Jika dulu sewaktu masih di Indonesia saya sering bosan dengan makanan Indonesia, begitu menetap di benua yang dipisahkan Samudera Pasifik, saya selalu kangen masakan rumah dan jajanan khas tanah air.
Dulu, saya sering penasaran dengan makanan dari negara lain, seperti Turki, Lebanon, Korea, Jepang, Italia, dan Perancis. Atau, menu khas Cina yang ada di restoran, seperti masakan Shanghainese, Cantonese, Hokkien dan banyak lagi. Di Indonesia, saya juga tidak pernah masak makanan Indonesia sendiri karena ada pembantu atau Ibu yang memasaknya.
Kini, saya bisa memasak mulai dari iga penyet, soto betawi, rawon, kari ayam, sambal goreng petai, nasi uduk, sampai hidangan penutup seperti kue lopis dan bubur sumsum. Ibu saya sampai kaget ketika saya kirim foto-foto makanan itu ke smartphone-nya. Ada banyak suka-duka saat menyajikan menu Indonesia di rantau, apalagi di negara yang ketat soal standar kebersihan dan kandungan bahan makanan. Daun pisang dan daun pandan untuk membuat kue lopis tidak ada yang fresh, melainkan frozen. Gula Jawa untuk bubur sumsum sempat sirna setengah tahun terakhir di semua supermarket Asia. Rumornya, karena dianggap kotor. Gula palem buatan negara tetangga, seperti Vietnam dan Thailand, tidak seenak gula Jawa.
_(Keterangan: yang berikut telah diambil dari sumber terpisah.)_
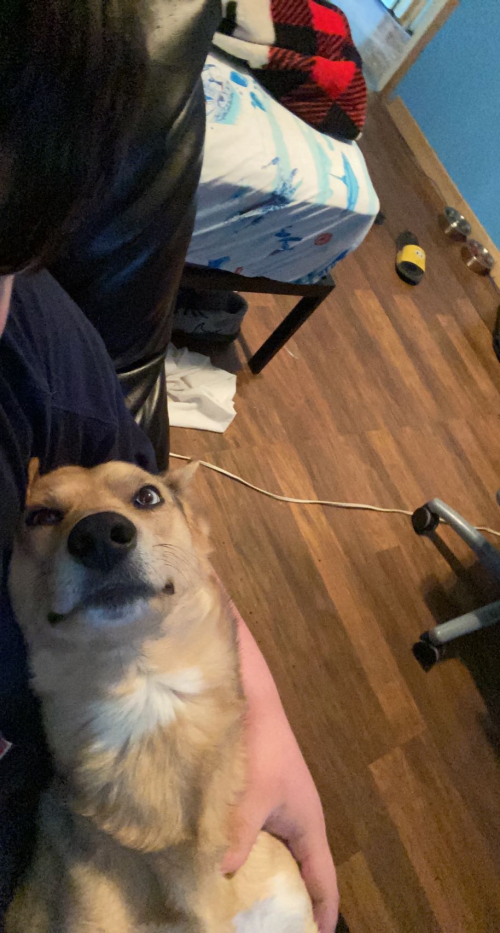 Locate an element on the screen. bed is located at coordinates (328, 170). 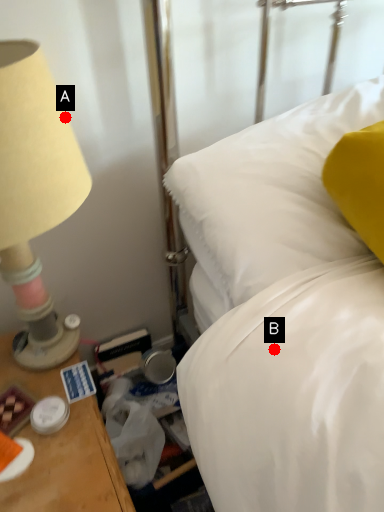 Question: Two points are circled on the image, labeled by A and B beside each circle. Which point is farther from the camera taking this photo?

Choices:
 (A) A is further
 (B) B is further

Answer: (A) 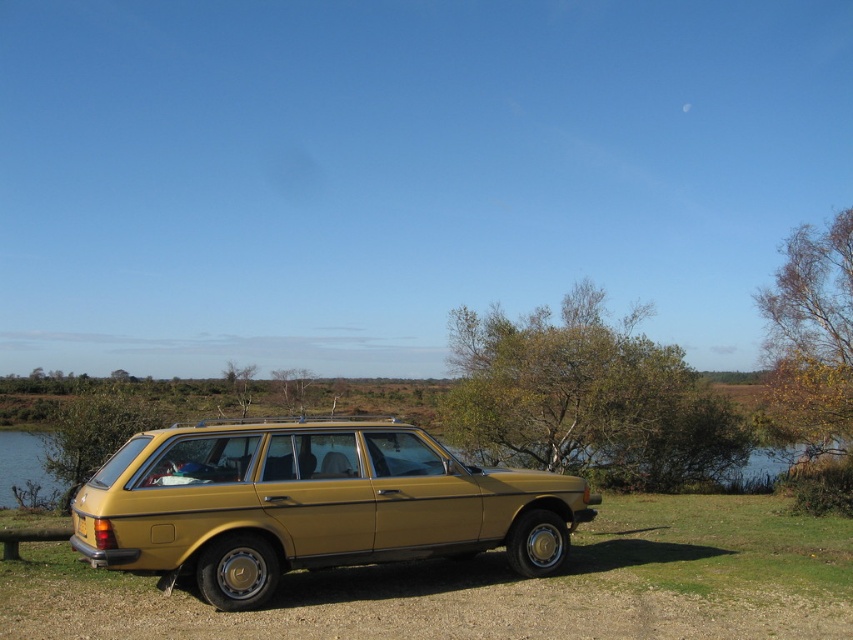 Is gold metallic station wagon at center positioned behind yellow-green leaves at upper right?

No, it is in front of yellow-green leaves at upper right.

Find the location of a particular element. This screenshot has width=853, height=640. gold metallic station wagon at center is located at coordinates (311, 504).

Can you confirm if green leafy tree at center is positioned above yellow-green leaves at upper right?

Actually, green leafy tree at center is below yellow-green leaves at upper right.

Find the location of a particular element. green leafy tree at center is located at coordinates (585, 397).

Does green grass at center have a smaller size compared to yellow-green leaves at upper right?

Yes.

Between point (421, 604) and point (840, 362), which one is positioned behind?

Positioned behind is point (840, 362).

Locate an element on the screen. The height and width of the screenshot is (640, 853). green grass at center is located at coordinates (500, 586). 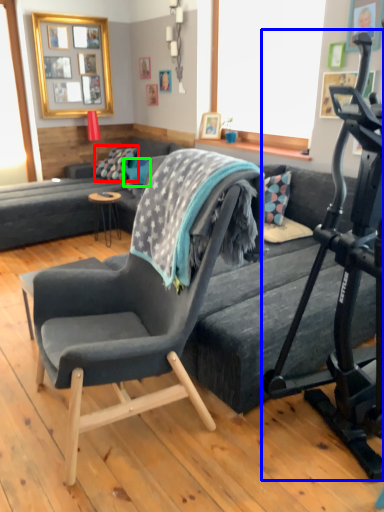 Question: Estimate the real-world distances between objects in this image. Which object is farther from pillow (highlighted by a red box), treadmill (highlighted by a blue box) or pillow (highlighted by a green box)?

Choices:
 (A) treadmill
 (B) pillow

Answer: (A) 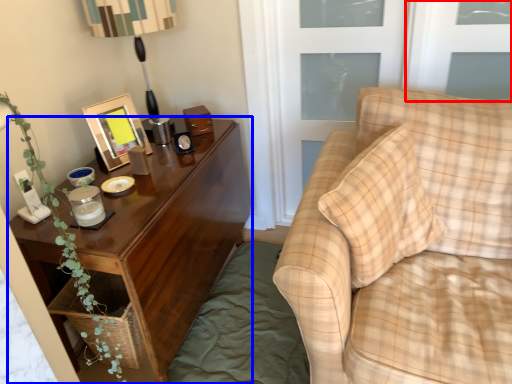 Question: Among these objects, which one is farthest to the camera, window (highlighted by a red box) or nightstand (highlighted by a blue box)?

Choices:
 (A) window
 (B) nightstand

Answer: (A) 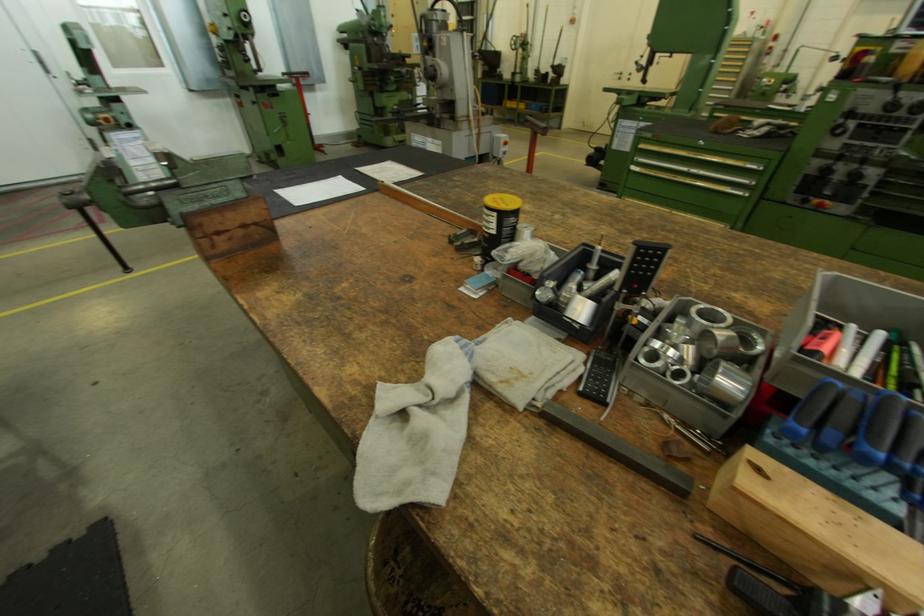 Identify the location of blue and black handle. The image size is (924, 616). (842, 419). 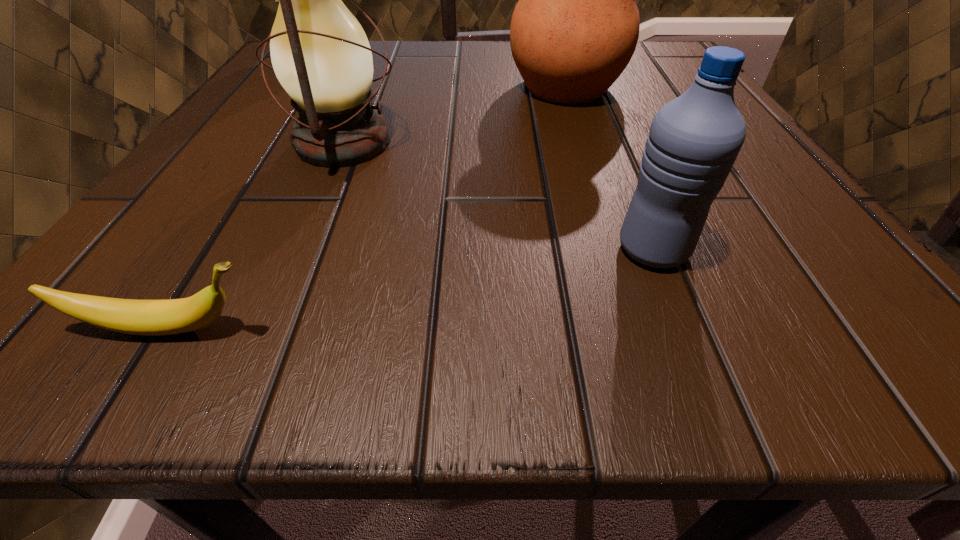 Locate an element on the screen. The width and height of the screenshot is (960, 540). unoccupied area between the wine bottle and the pottery is located at coordinates (444, 70).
Di rantau, juga sulit sekali mencari aroma satai dari gerobak pinggir jalan. Tak ada lagi tukang siomay berkeliling naik sepeda. Atau, warteg yang menyajikan nasi campur komplet dengan rasa maknyus. Saya pun jadi sering tersipu, menertawai diri sendiri yang dulunya selalu masak makanan Indonesia dengan alasan ribet. Yang lebih suka masak spagheti di rumah karena praktis. Nyatanya, kini, saat jauh dari rumah, saya malah berjibaku di dapur Amerika. Modal saya adalah segala bumbu instan dengan harga 2-3 kali lipat, petai yang diburu dengan susah payah, dan aneka daun tropis dalam kemasan beku, yang dibeli dari supermarket Asia berjarak hampir satu jam berkendara dari rumah. Semua itu demi satu hal: kangen masakan rumah.
Itu sebabnya, sewaktu berkumpul dengan teman-teman sesama Indonesia untuk merayakan hari spesial, membawa hidangan Indonesia seperti sudah jadi kewajiban. Di sini, saya dan teman-teman merayakan Natal, Tahun Baru, Chinese New Year, dan Lebaran dengan aneka menu Indonesia. Bahkan hidangan khas Thanksgiving, yang biasa dirayakan dengan roast turkey, kami ganti dengan ayam panggang.